O discurso edulcorado sobre as virtudes de São Paulo é pródigo em criar as expressões que povoam a mentalidade do paulistano médio e acalentam suas ilusões de grandeza: locomotiva do país, cidade cosmopolita, cidade que nunca dorme. Com elas, vêm as outras certezas que servem apenas para preencher uma existência vazia: aqui estão as melhores opções gastronômicas (quiçá do mundo) e o mais rico acervo arquitetônico do país; aqui (aos que se dispõem a trabalhar, frise-se), não faltam oportunidades.

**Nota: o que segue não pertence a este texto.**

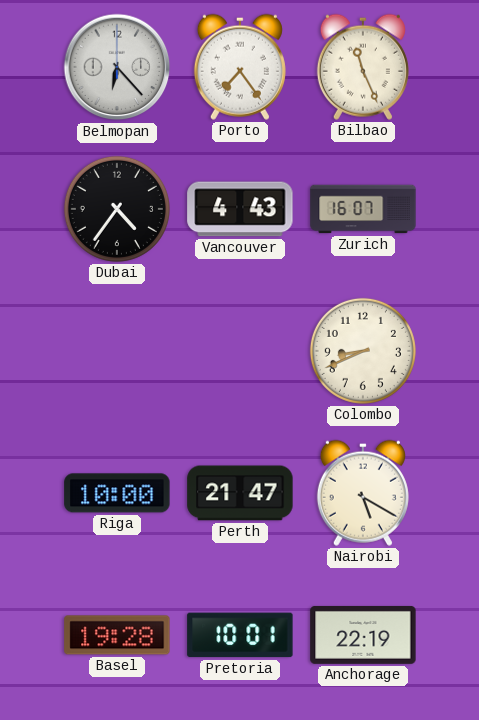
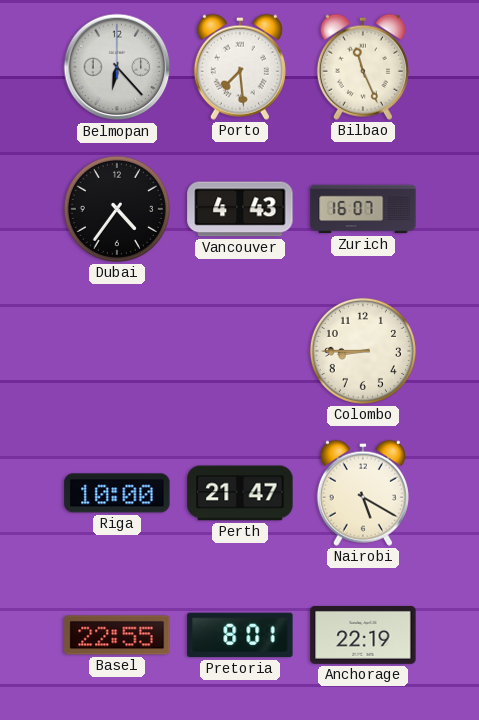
Porto: 7:24 -> 7:29
Colombo: 8:41 -> 8:45
Basel: 19:28 -> 22:55
Pretoria: 10:01 -> 8:01
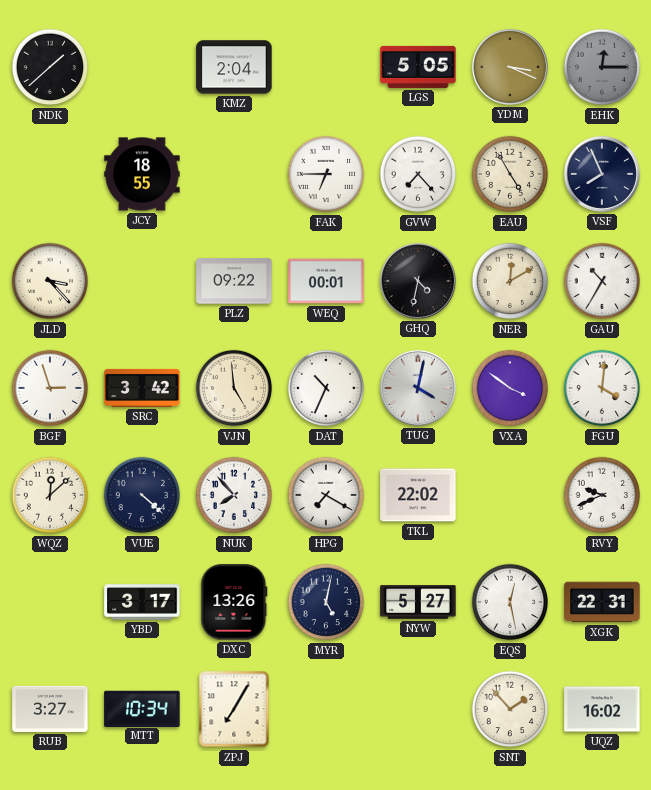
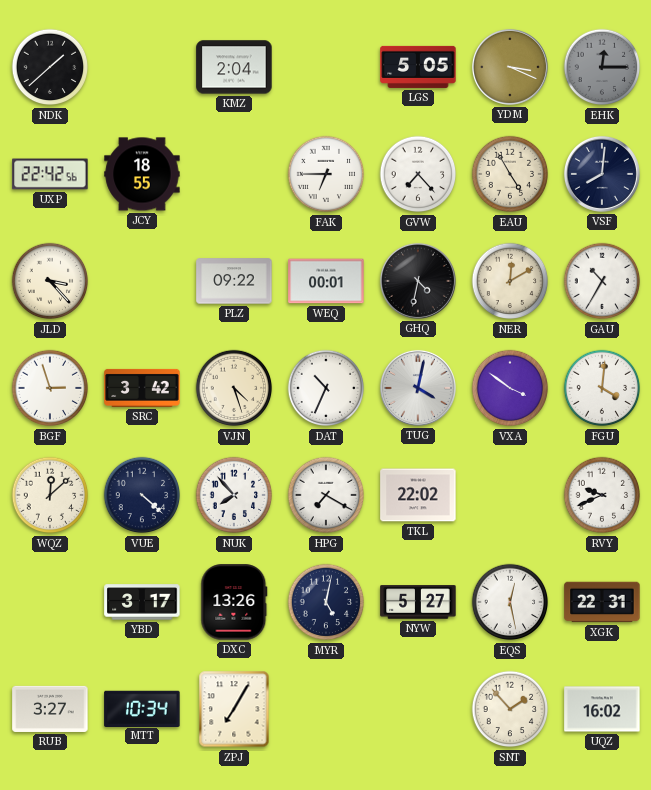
UXP: none -> 22:42
VSF: 7:56 -> 8:01
VJN: 4:59 -> 4:27
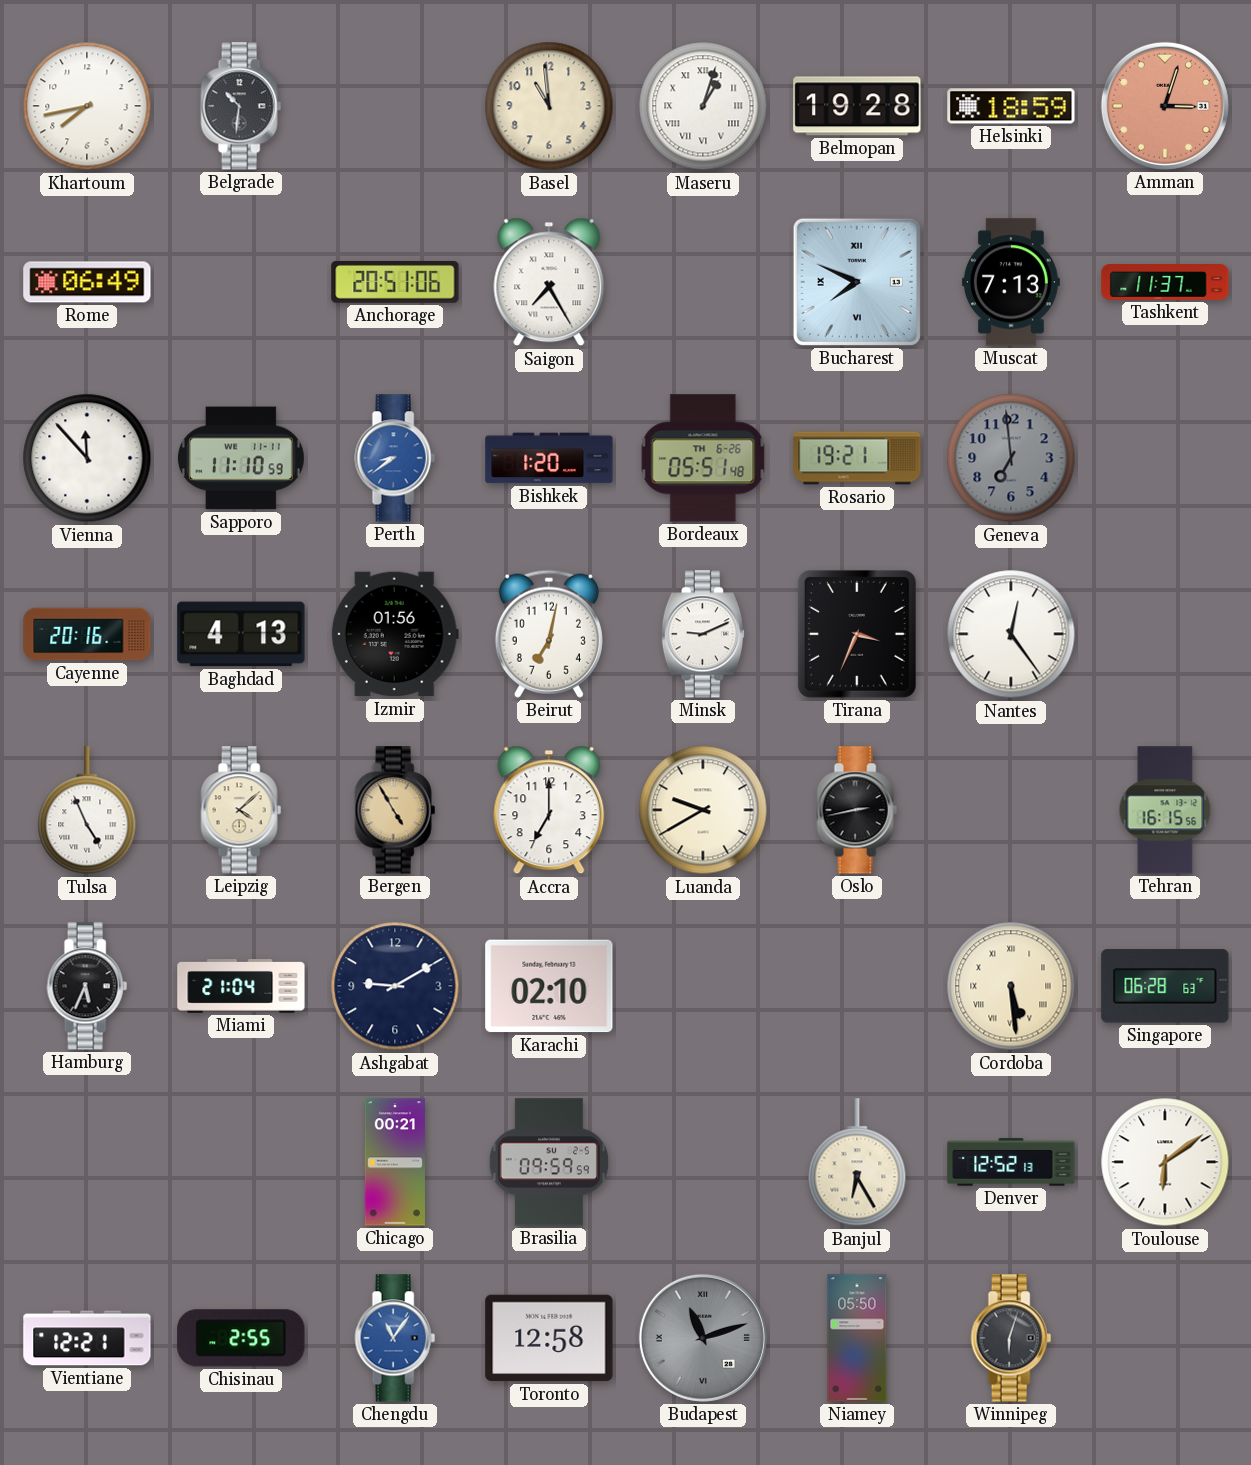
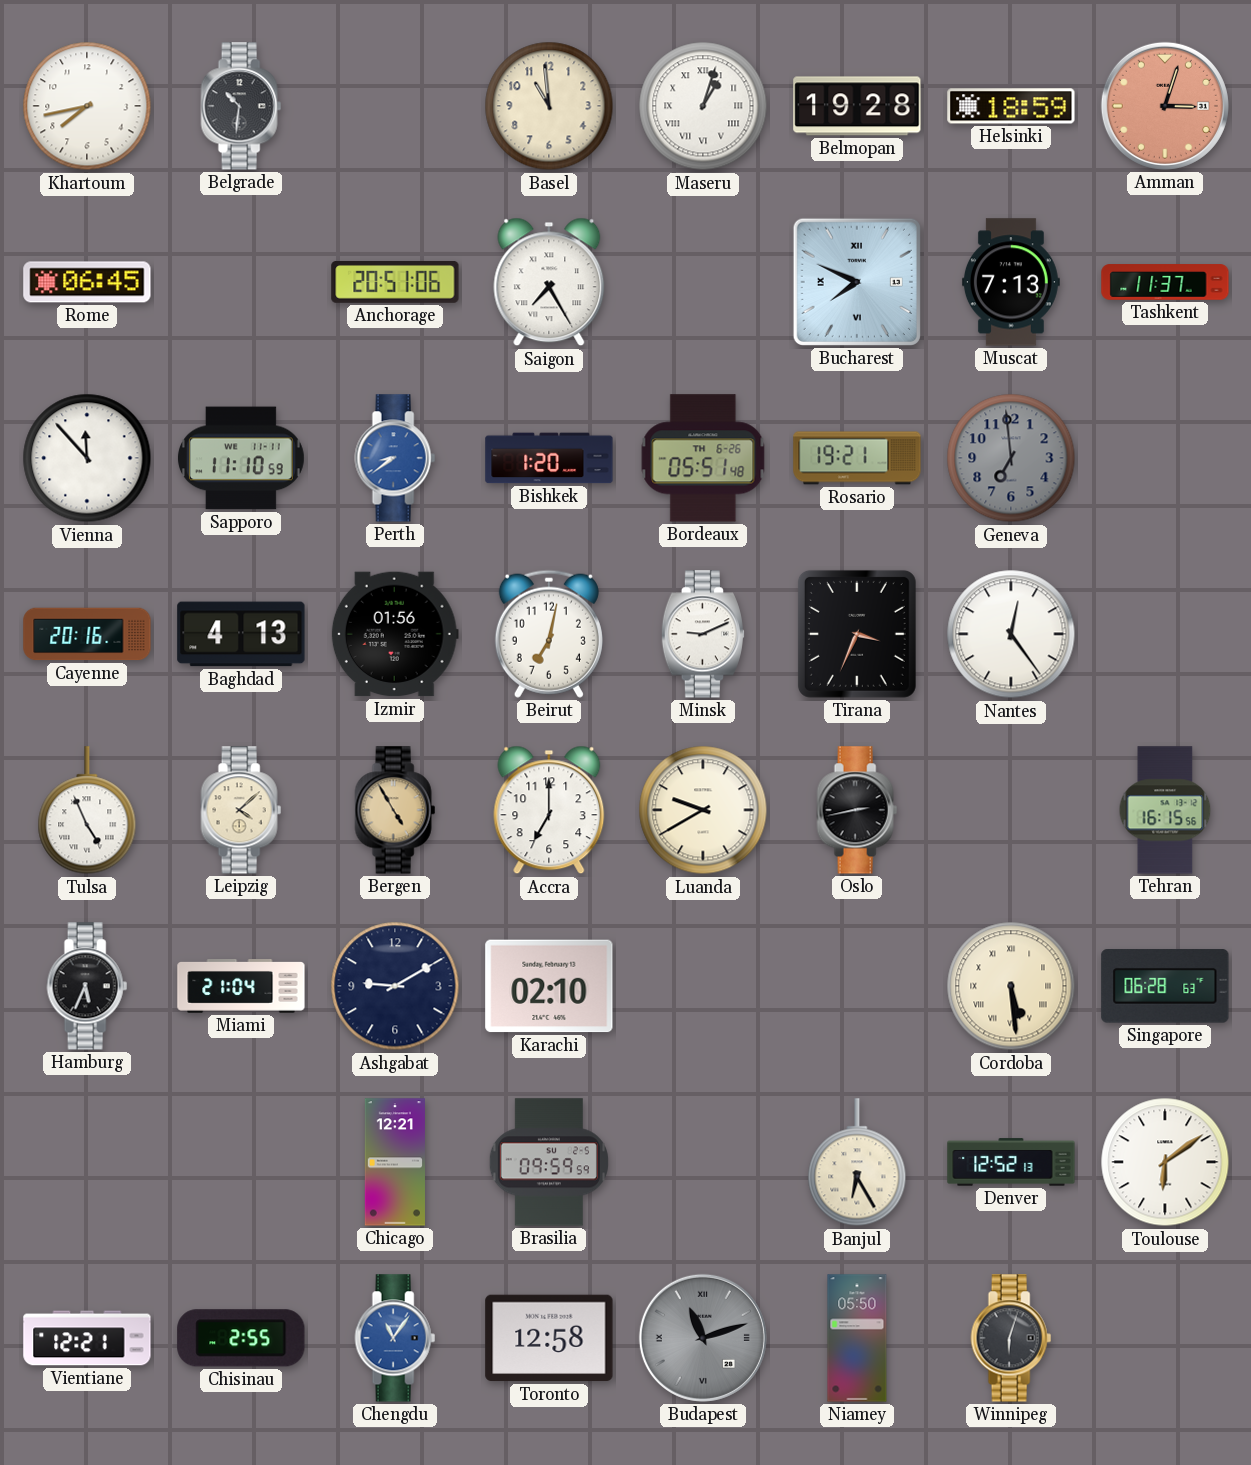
Rome: 06:49 -> 06:45
Chicago: 00:21 -> 12:21
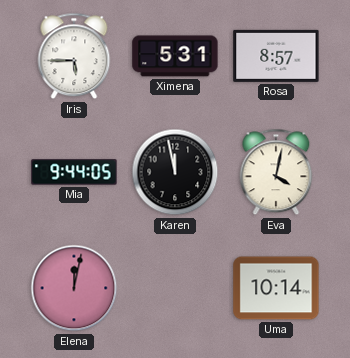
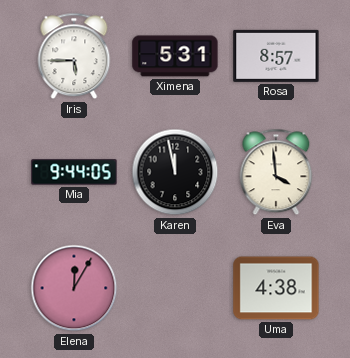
Eva: 4:02 -> 3:59
Elena: 12:02 -> 12:05
Uma: 10:14 -> 4:38
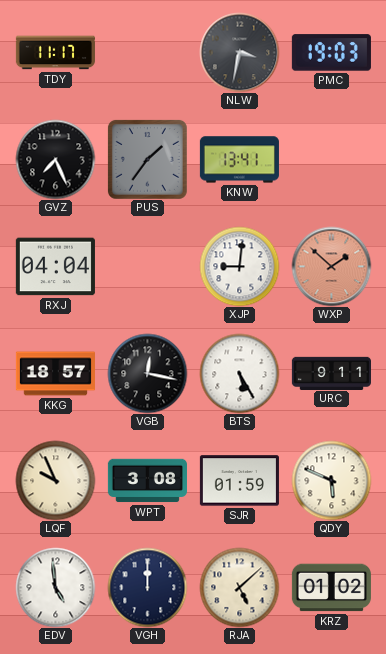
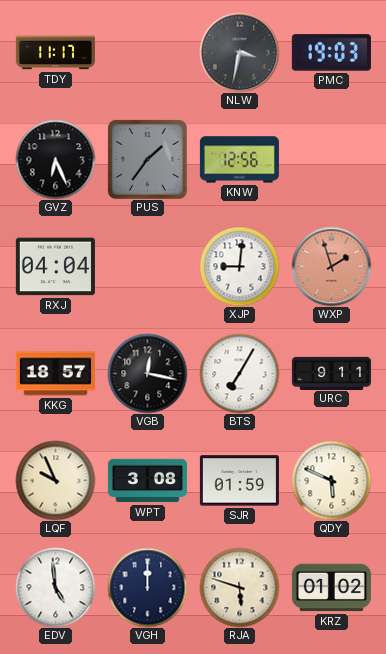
GVZ: 7:26 -> 6:26
KNW: 13:41 -> 12:56
WXP: 1:52 -> 1:57
BTS: 5:25 -> 7:05
RJA: 5:08 -> 5:48
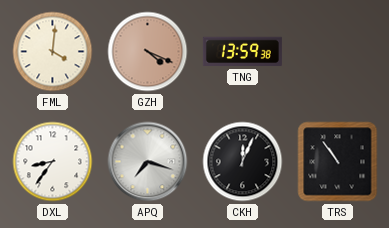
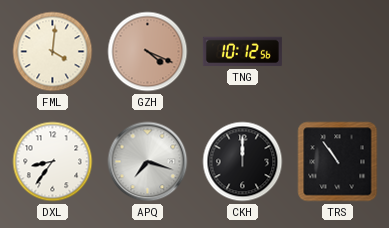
TNG: 13:59 -> 10:12
CKH: 12:04 -> 12:00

Non dvcor, dvco (“não sou conduzida, conduzo”). A alegoria extraída do latim para designar um protagonismo está eternizada no brasão paulistano logo abaixo de uma mão encoberta por armadura, e simboliza um desejo imanente de afirmação de poder, entre outros, perante um país que o oprime desde derrota do movimento revolucionário de 1932.
Cidade sensível?
É nesse contexto que se descortina a problemática integração social na capital paulista. O metrô, símbolo da dinamização (incompleta) da mobilidade urbana numa modernidade que se afirma na pré-modernidade que marca outras metrópoles brasileiras, é o locus privilegiado para o observador verificar as contradições. Lá, todas as manhãs, convivem os novos excluídos da megalópole: o jovem trabalhador, sonolento depois de rasgar as bordas da cidade até a estação mais próxima, que se anestesia com a música alta sintonizada num smartphone; a mãe que se esforça em proteger os ouvidos do rebento do barulho ensurdecedor das composições; o homem calvo, com espírito empreendedor e habilidade para trabalhar em equipe, que, imbuído da confiança que seu terno risca de giz provoca, abre mão de sua condição de espoliado para se afirmar como “colaborador” de uma grande corporação. Todos marcados pelos pequenos perrengues do dia-a-dia e por massacrantes processos de violência simbólica. Tudo no mesmo espaço em que há a sagração do sonho de ascensão social (material?) para todos, pela propaganda de uma grande S/A do ensino que afirma poder transformar motoristas de ônibus em gerentes de viação.
Cidade sensível?
A casa do paulistano é, para além de santuário da família (e de todo o entulho autoritário que a permeia, mas que, porque privada, é imune a qualquer intervenção pública, como se lê na História da Vida Privada de Philippe Ariès e Georges Duby), a concretização de seus sonhos e vississitudes. Sobram eletrodomésticos, sobretudo aqueles que mimetizam o andar de cima, faltam livros. A localização importa pouco, bastando estar próxima ao metrô. A “varanda gourmet”- ou o que disso se aproxima – é desejável, assim como as numerosas vagas de garagem, necessárias para os dias de rodízio no trânsito. A profusão de termos anglófonos é igualmente importante: beauty center e baby room, dog walker, car wash, home theather, fitness room, game station, lan house. Tudo o que poderia ser encontrado nas ruas, se essas não fossem o espaço privilegiado da degradação e da subversão, nas palavras de Lúcio Kowarick. Tudo o que a vida em comunidade ofereceria ao homem comum, não fosse a necessidade de fazer disso um elemento diferenciador e uma compensação à vida vazia de seus habitantes.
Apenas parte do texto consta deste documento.